Virtually unknown in the U.S., Helena Třeštíková is a central figure in the cinema of the Czech Republic, who over the past 50 years has created nearly that number of documentaries. This output is remarkable given her labor-intensive methodology—a style she calls “time-lapse”—which involves tracking her subjects, usually for decades, in a cumulative, observational style comparable to Michael Apted’s better known and similarly longitudinal Up series. While Apted focused on class differences and the every(wo)man, eventually pairing his project with a glitzy feature-making career in Hollywood, Třeštíková has quietly trained her eye on couples, and characters on society’s fringes, steadfastly committed to her hallmark approach of “time-collecting.”
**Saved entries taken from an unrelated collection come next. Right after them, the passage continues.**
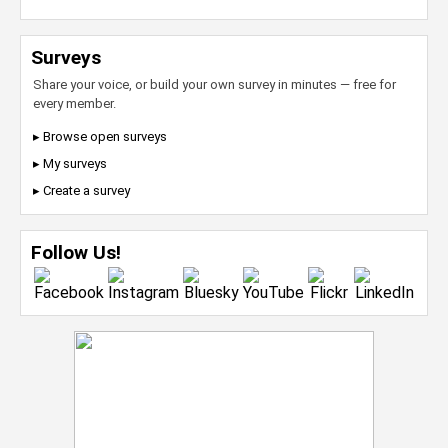
Surveys
Share your voice, or build your own survey in minutes — free for
every member.
▸ Browse open surveys
▸ My surveys
▸ Create a survey
Follow Us!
New Yorkers have a rare opportunity to view Třeštíková’s works at Anthology Film Archives in a select program including two of her “solo” studies Katka (2010) and René (2008/2021)—as well as two couples from her Marriage Stories—Ivana and Vaclav (1987/2006/2017), and Zuzana and Stanislav (1987/2006). Both the Strnads and the Čeřovštís wed young, one pair for love and the other after a youthful indiscretion. Třeštíková begins filming in 1980 and tracks them for the next 35 years. Initially devised to investigate the causes of the high divorce rate among young couples (at 50%, the Czech Republic’s remains one of the highest in the E.U.), the Marriage Stories create a fascinating time-capsule of Czech society at the time, and a probing look at universal questions of compatibility, autonomy, and dependence.
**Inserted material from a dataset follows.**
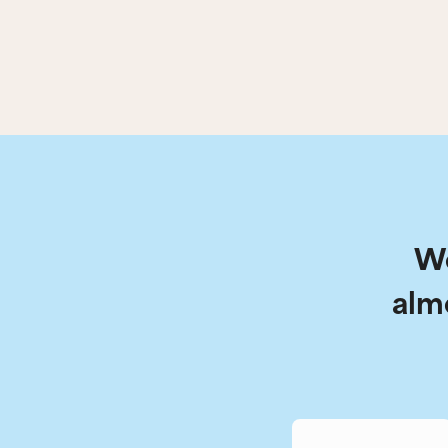
We
alm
Careful not to pass judgment in the struggles of any of her subjects, Třeštíková’s portrayals are nuanced, sensitive, and perceptive, whether in Katka’s fourteen-year depiction of an addict’s battle with drugs, or in René’s twenty-year record of a ne’er-do-well’s battle to stay out of prison. Both films expose a grim, gritty side of Czech society—a counter-representation to the jazzy, dazzlingly ludic jaunts of her fellow FAMU alumnus and compatriot Věra Chytilová. Watching the young junkie’s and recidivist punk’s nihilistic spirals into squalor raises uneasy and perplexing questions; Třeštíková’s ability to remain an impartial witness is remarkable, as is her unwavering dedication to her challenging subjects.
Katka, despite her youthful beauty and initial spiritedness, quickly tests the limits of our empathy. By contrast, the charismatic bad boy in René intrigues the viewer, as well as his legions of female admirers. Author of several books and “star” of these documentaries, René’s minor celebrity in his native Czech Republic does little to improve his fortunes upon his release from incarceration. With his life charted in books and films, and in light of his deep literacy, he seems to have leapt straight from the Gallic pages of Lacenaire’s Memoirs or Genet’s Thief’s Journal.
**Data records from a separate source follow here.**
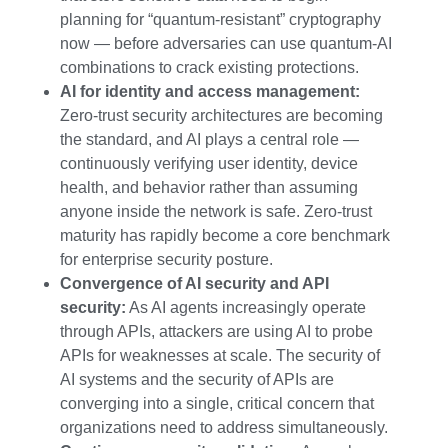
planning for “quantum-resistant” cryptography
now — before adversaries can use quantum-AI
combinations to crack existing protections.
AI for identity and access management:
Zero-trust security architectures are becoming
the standard, and AI plays a central role —
continuously verifying user identity, device
health, and behavior rather than assuming
anyone inside the network is safe. Zero-trust
maturity has rapidly become a core benchmark
for enterprise security posture.
Convergence of AI security and API
security:
As AI agents increasingly operate
through APIs, attackers are using AI to probe
APIs for weaknesses at scale. The security of
AI systems and the security of APIs are
converging into a single, critical concern that
organizations need to address simultaneously.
Across the distance of language, culture, and time, all of the films in this program hold up mirrors to our own messy lives, serving both as cautionary tales and rivetingly poignant documents of the durational, and of the spirit’s will to endure. At the end of René, The Prisoner of Freedom (2021), the protagonist movingly recounts Camus’s Sisyphus: his absurd destiny to push a boulder up a hill only to see the boulder roll down again. Like René, who bears his battle scars with stoic grace, the mythical hero, “goes on with a steady stride, fulfilling his destiny by his composure, and by accepting his destiny, he becomes stronger than the boulder, the punishment, the fate.”
“The Time-Lapse Portraits of Helena Třeštíková” runs May 5–11 at Anthology Film Archives. The director will be in attendance on May 6 and 7 for Q&As.